2. For the assessment year 1969-70 the turnover of naphtha supplied by the IOC to the petitioner-company was subjected to tax under the U. P. Sales Tax Act in the hands of the IOC on the ground that the sale of naphtha had taken place at Kanpur. In accordance with the agreement the IOC has realised the amount of sales tax from the petitioner-company. The petitioner-company has been protesting to the IOC that the sales of naphtha under the agreement amount to inter-State sales and no tax is leviable under the U. P. Sales Tax Act and in the alternative sales tax can be charged only at the price of naphtha as fixed or agreed and not on the amount of freight, octroi and excise duty, etc.
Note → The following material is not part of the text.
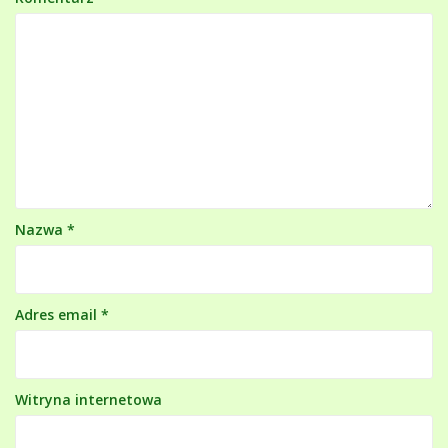
Nazwa
*
Adres email
*
Witryna internetowa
According to the petitioner, the IOC has not paid much heed to the petitioner's protest and has been charging sales tax from the petitioner in accordance with the agreement in all its invoices sent from time to time. The petitioner made a representation to the sales tax authorities, but did not succeed. Thereupon in 1973 the petitioner filed Civil Misc. Writ No. 5562 of 1973 challenging the proposed levy of tax. That petition was dismissed as premature on the ground that no assessment order had yet been passed deciding any of the points raised in the writ petition. On 15th March, 1974, an assessment order for the year 1969-70 was passed by the third respondent, the Sales Tax Officer (Special Circle), Agra, treating the sales in question as liable to be assessed under the U.P. Sales Tax Act. The petitioner has now challenged the assessment order by this petition in so far as it relates to the levy of tax on the turnover of naphtha purchased by the petitioner on the grounds, amongst others, that the sales in question are inter-State sales not liable to be taxed under the U.P. Sales Tax Act. Such sales can be taxed, if at all, under the Central Sales Tax Act and that too by the sales tax authorities in Bihar. In other words, the challenge is that the tax levied under the U.P. Sales Tax Act on the turnover of naphtha is wholly without jurisdiction inasmuch as the provisions of the U.P. Sales Tax Act do not apply at all.
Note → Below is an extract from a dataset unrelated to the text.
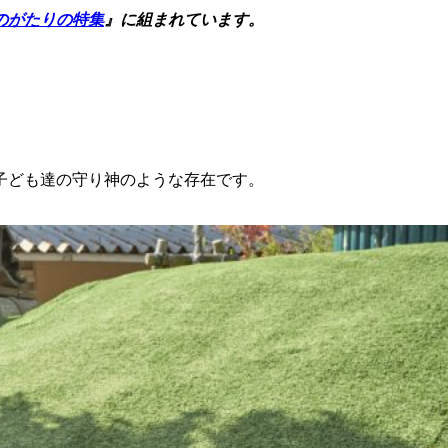
のがたりの特集
』に組まれています。
子ども達の守り神のような存在です。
3. The first hurdle that the petitioner-company has to cross is whether it is entitled to maintain this petition. Under the U.P. Sales Tax Act, tax is levied on a dealer effecting sale. The dealer in the instant case is the IOC and the tax has been levied upon it. Ordinarily it is the dealer alone who can question the validity or quantum of tax. The petitioner is not the dealer even though it is liable to pay tax to the IOC under the agreement. The contention of Mr. Basu, the learned counsel for the petitioner, is that even though the company is not a dealer, as defined in the U.P. Sales Tax Act, yet it is the aggrieved person because the tax has ultimately to be borne by it. It is, therefore, entitled to maintain this petition. It is further urged that because the petitioner is not a dealer it cannot avail of the statutory remedies of appeal, etc., provided under the U.P. Sales Tax Act nor can it file a suit to challenge the assessment order by virtue of the prohibition contained in Section 17 of the U.P. Sales Tax Act and the only course available to the petitioner is to approach this court under Article 226 of the Constitution. In our opinion, there is a good deal of force in this contention. In Calcutta Gas Co. (Proprietary) Ltd. v. State of West Bengal A.I.R. 1962 S.C. 1044, the Supreme Court while dealing with the scope of Article 226 of the Constitution has made the following observation:
Article 226 confers a very wide power on the High Court to issue directions and writs of the nature mentioned therein for the enforcement of any of the rights conferred by P Art III or for any other purpose. It is, therefore, clear that persons other than those claiming fundamental rights can also approach the court seeking a relief thereunder.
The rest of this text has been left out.